The task >> Using the listing below, report all lines holding the word "vous".

Entries supplied >>
=====

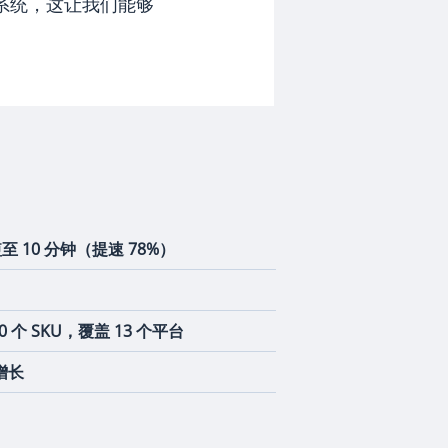
多个系统，这让我们能够
 10 分钟（提速 78%）
000 个 SKU，覆盖 13 个平台
增长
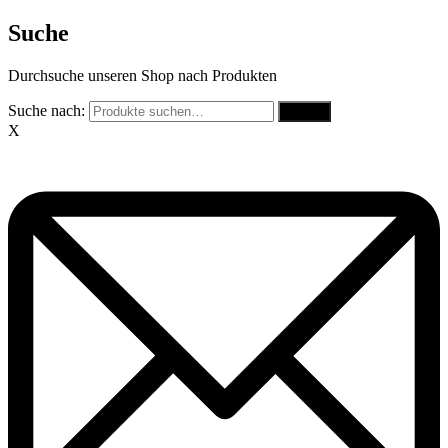
Suche
Durchsuche unseren Shop nach Produkten
Suche nach:
Suche
X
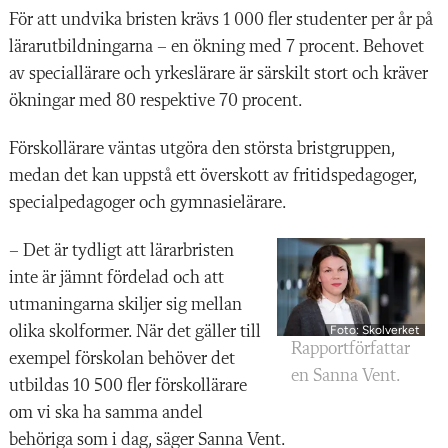
För att undvika bristen krävs 1 000 fler studenter per år på
lärarutbildningarna – en ökning med 7 procent. Behovet
av speciallärare och yrkeslärare är särskilt stort och kräver
ökningar med 80 respektive 70 procent.
Förskollärare väntas utgöra den största bristgruppen,
medan det kan uppstå ett överskott av fritidspedagoger,
specialpedagoger och gymnasielärare.
– Det är tydligt att lärarbristen
inte är jämnt fördelad och att
utmaningarna skiljer sig mellan
olika skolformer. När det gäller till
Foto: Skolverket
Rapportförfattar
exempel förskolan behöver det
en Sanna Vent.
utbildas 10 500 fler förskollärare
om vi ska ha samma andel
behöriga som i dag, säger Sanna Vent.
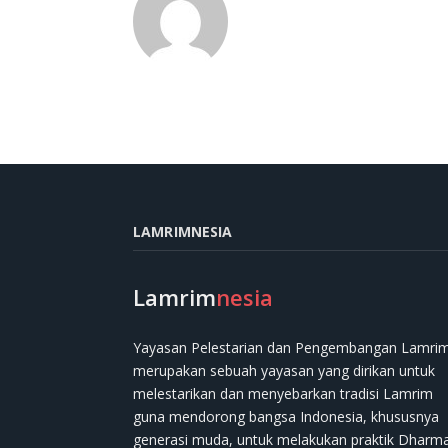
LAMRIMNESIA
Lamrim
nesia
Yayasan Pelestarian dan Pengembangan Lamri
merupakan sebuah yayasan yang dirikan untuk
melestarikan dan menyebarkan tradisi Lamrim
guna mendorong bangsa Indonesia, khususnya
generasi muda, untuk melakukan praktik Dharm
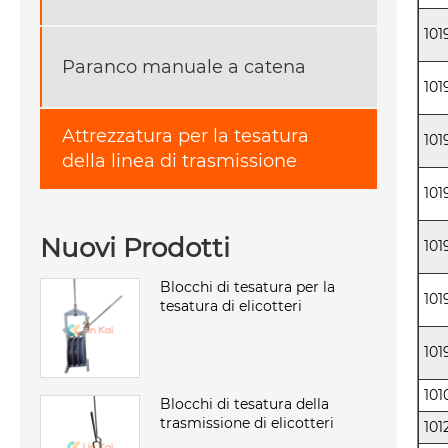
101
Paranco manuale a catena
101
Attrezzatura per la tesatura
101
della linea di trasmissione
101
Nuovi Prodotti
101
Blocchi di tesatura per la
101
tesatura di elicotteri
101
101
Blocchi di tesatura della
trasmissione di elicotteri
101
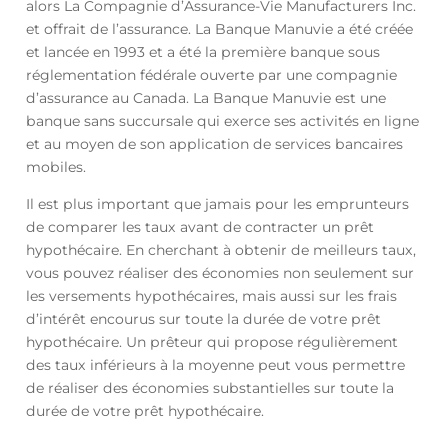
alors La Compagnie d’Assurance-Vie Manufacturers Inc.
et offrait de l’assurance. La Banque Manuvie a été créée
et lancée en 1993 et a été la première banque sous
réglementation fédérale ouverte par une compagnie
d’assurance au Canada. La Banque Manuvie est une
banque sans succursale qui exerce ses activités en ligne
et au moyen de son application de services bancaires
mobiles.
Il est plus important que jamais pour les emprunteurs
de comparer les taux avant de contracter un prêt
hypothécaire. En cherchant à obtenir de meilleurs taux,
vous pouvez réaliser des économies non seulement sur
les versements hypothécaires, mais aussi sur les frais
d’intérêt encourus sur toute la durée de votre prêt
hypothécaire. Un prêteur qui propose régulièrement
des taux inférieurs à la moyenne peut vous permettre
de réaliser des économies substantielles sur toute la
durée de votre prêt hypothécaire.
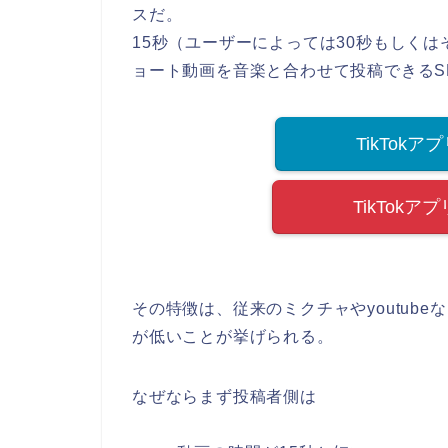
スだ。
15秒（ユーザーによっては30秒もしく
ョート動画を音楽と合わせて投稿できるS
TikTokア
TikTokア
その特徴は、従来のミクチャやyoutub
が低いことが挙げられる。
なぜならまず投稿者側は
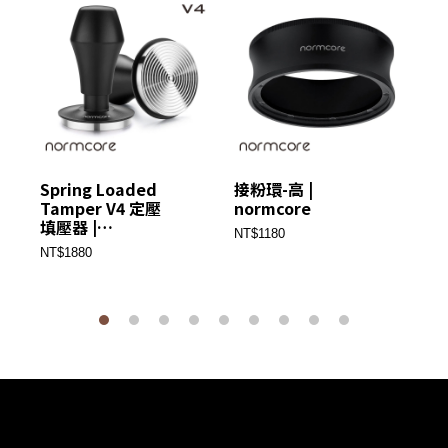
Spring Loaded
接粉環-高 |
填壓
Tamper V4 定壓
normcore
no
填壓器 |
NT$1180
NT
normcore
NT$1880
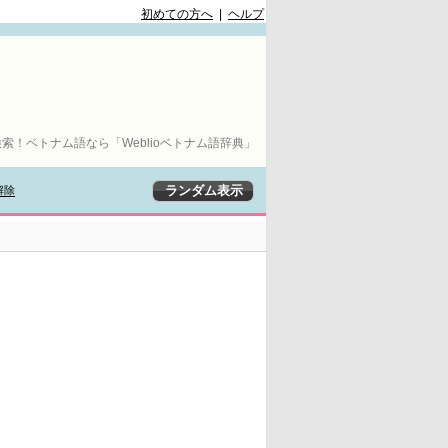
初めての方へ
|
ヘルプ
索！ベトナム語なら「Weblioベトナム語辞典」
解除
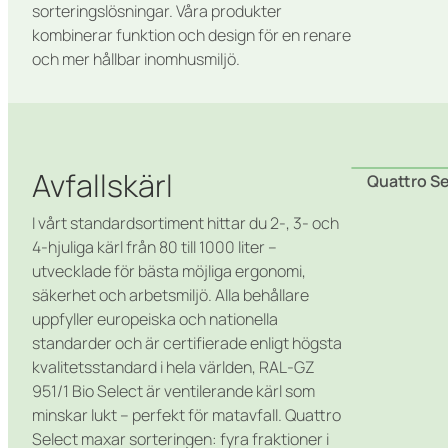
sorteringslösningar. Våra produkter
kombinerar funktion och design för en renare
och mer hållbar inomhusmiljö.
Avfallskärl
Quattro Se
I vårt standardsortiment hittar du 2-, 3- och
4-hjuliga kärl från 80 till 1000 liter –
utvecklade för bästa möjliga ergonomi,
säkerhet och arbetsmiljö. Alla behållare
uppfyller europeiska och nationella
standarder och är certifierade enligt högsta
kvalitetsstandard i hela världen, RAL‑GZ
951/1 Bio Select är ventilerande kärl som
minskar lukt – perfekt för matavfall. Quattro
Select maxar sorteringen: fyra fraktioner i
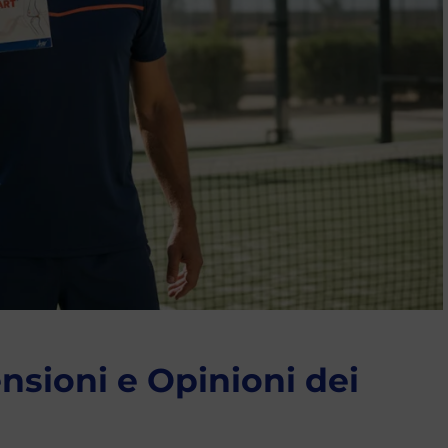
nsioni e Opinioni dei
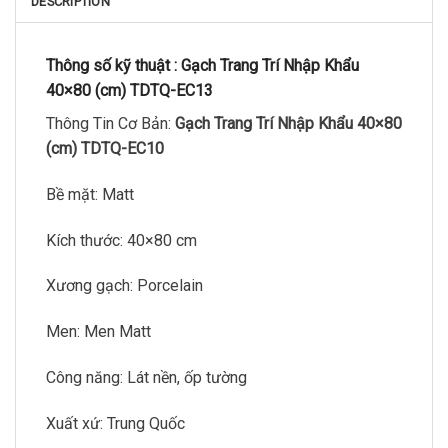
DESCRIPTION
Thông số kỹ thuật :
Gạch Trang Trí Nhập Khẩu
40×80 (cm) TDTQ-EC13
Thông Tin Cơ Bản:
Gạch Trang Trí Nhập Khẩu 40×80
(cm) TDTQ-EC10
Bề mặt: Matt
Kích thước: 40×80 cm
Xương gạch: Porcelain
Men: Men Matt
Công năng: Lát nền, ốp tường
Xuất xứ: Trung Quốc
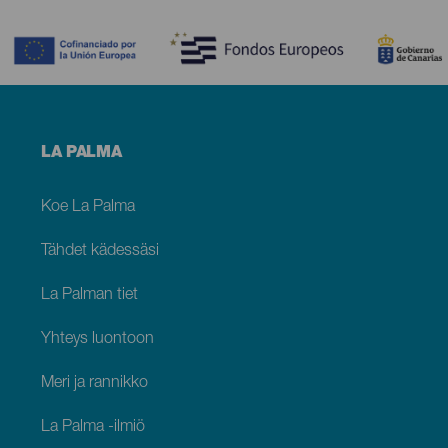
Contenido
Menú
LA PALMA
footer
La
Palma
Koe La Palma
Tähdet kädessäsi
La Palman tiet
Yhteys luontoon
Meri ja rannikko
La Palma -ilmiö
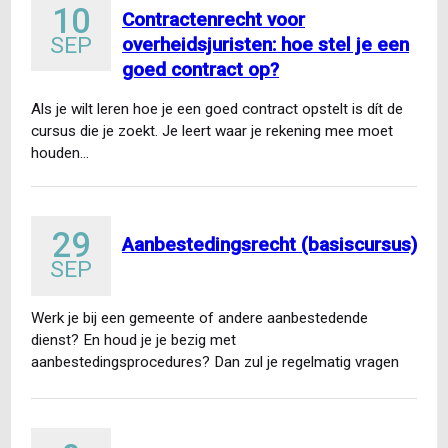
10
Contractenrecht voor
SEP
overheidsjuristen: hoe stel je een
goed contract op?
Als je wilt leren hoe je een goed contract opstelt is dít de
cursus die je zoekt. Je leert waar je rekening mee moet
houden…
29
Aanbestedingsrecht (basiscursus)
SEP
Werk je bij een gemeente of andere aanbestedende
dienst? En houd je je bezig met
aanbestedingsprocedures? Dan zul je regelmatig vragen
van collega’s krijgen of…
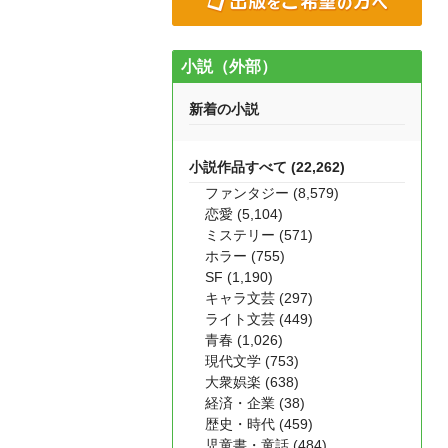
小説（外部）
新着の小説
小説作品すべて (22,262)
ファンタジー (8,579)
恋愛 (5,104)
ミステリー (571)
ホラー (755)
SF (1,190)
キャラ文芸 (297)
ライト文芸 (449)
青春 (1,026)
現代文学 (753)
大衆娯楽 (638)
経済・企業 (38)
歴史・時代 (459)
児童書・童話 (484)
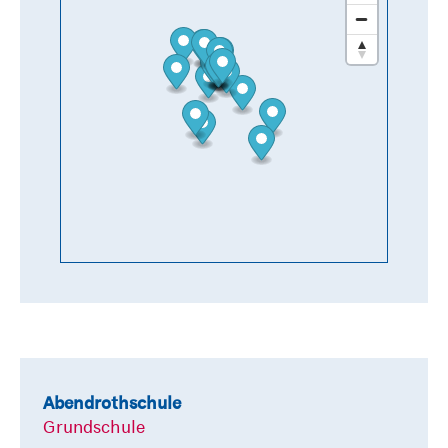
Abendrothschule
Grundschule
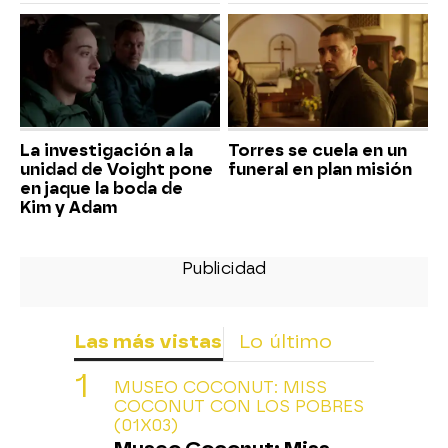
La investigación a la
Torres se cuela en un
unidad de Voight pone
funeral en plan misión
en jaque la boda de
Kim y Adam
Las más vistas
Lo último
MUSEO COCONUT: MISS
COCONUT CON LOS POBRES
(01X03)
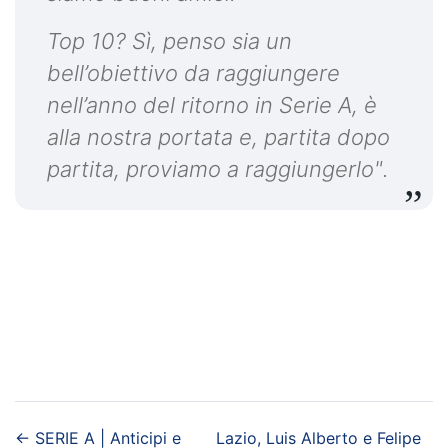
Top 10? Sì, penso sia un
bell’obiettivo da raggiungere
nell’anno del ritorno in Serie A, è
alla nostra portata e, partita dopo
partita, proviamo a raggiungerlo"
.
←
SERIE A | Anticipi e
Lazio, Luis Alberto e Felipe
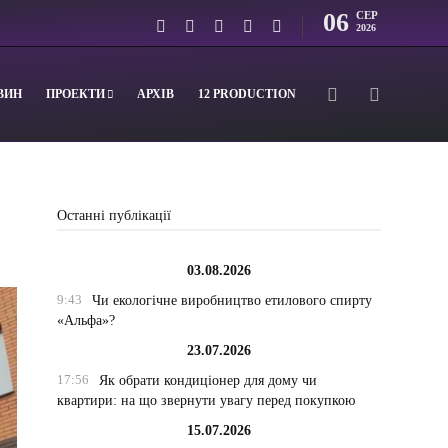
06
СЕР
2026
ВИН
ПРОЕКТИ
АРХІВ
12 PRODUCTION
Останні публікації
03.08.2026
9:43
Чи екологічне виробництво етилового спирту
«Альфа»?
23.07.2026
17:56
Як обрати кондиціонер для дому чи
квартири: на що звернути увагу перед покупкою
15.07.2026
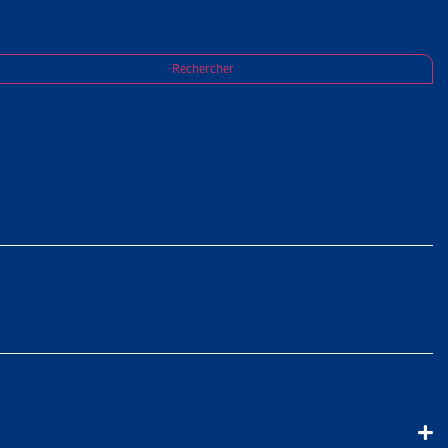
Rechercher
ent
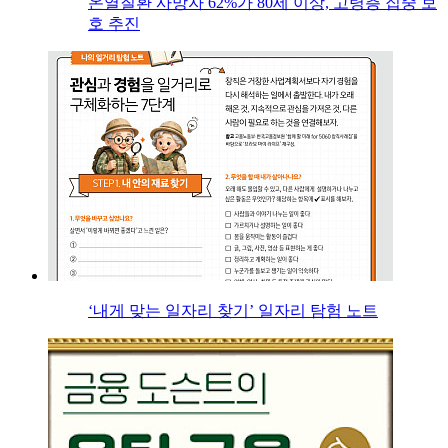
온열질환 사망자 62%가 80세 이상, 고령층 집중 보
호 추진
‘내게 맞는 일자리 찾기’ 일자리 탐험 노트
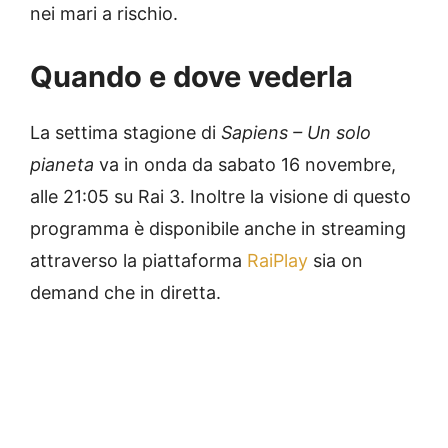
nei mari a rischio.
Quando e dove vederla
La settima stagione di
Sapiens – Un solo
pianeta
va in onda da sabato 16 novembre,
alle 21:05 su Rai 3. Inoltre la visione di questo
programma è disponibile anche in streaming
attraverso la piattaforma
RaiPlay
sia on
demand che in diretta.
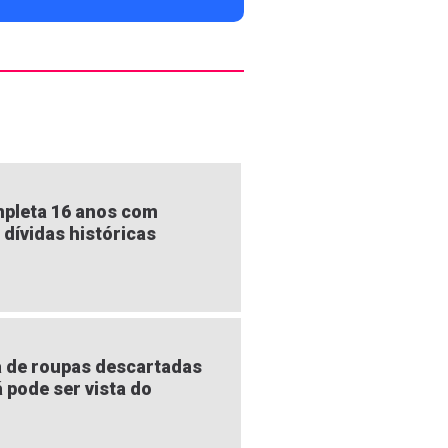
pleta 16 anos com
 dívidas históricas
 de roupas descartadas
á pode ser vista do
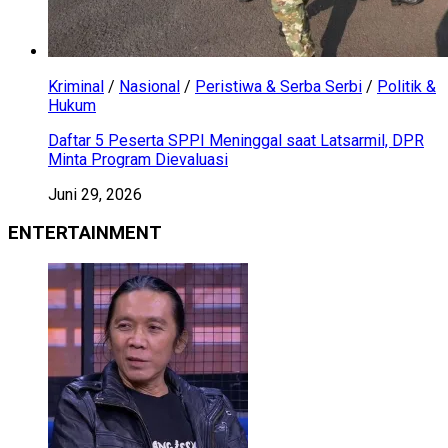
Kriminal
/
Nasional
/
Peristiwa & Serba Serbi
/
Politik &
Hukum
Daftar 5 Peserta SPPI Meninggal saat Latsarmil, DPR
Minta Program Dievaluasi
Juni 29, 2026
ENTERTAINMENT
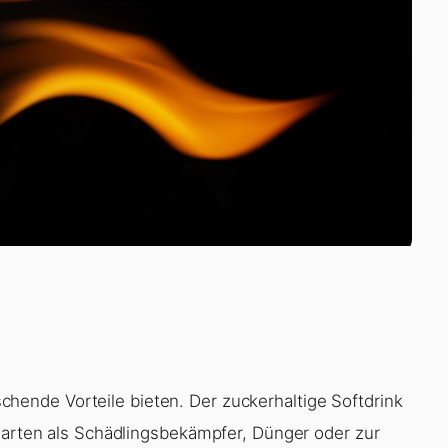
hende Vorteile bieten. Der zuckerhaltige Softdrink
 Garten als Schädlingsbekämpfer, Dünger oder zur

=====

Expected answer >>
vous pouvez réaliser des économies non seulement sur
des taux inférieurs à la moyenne peut vous permettre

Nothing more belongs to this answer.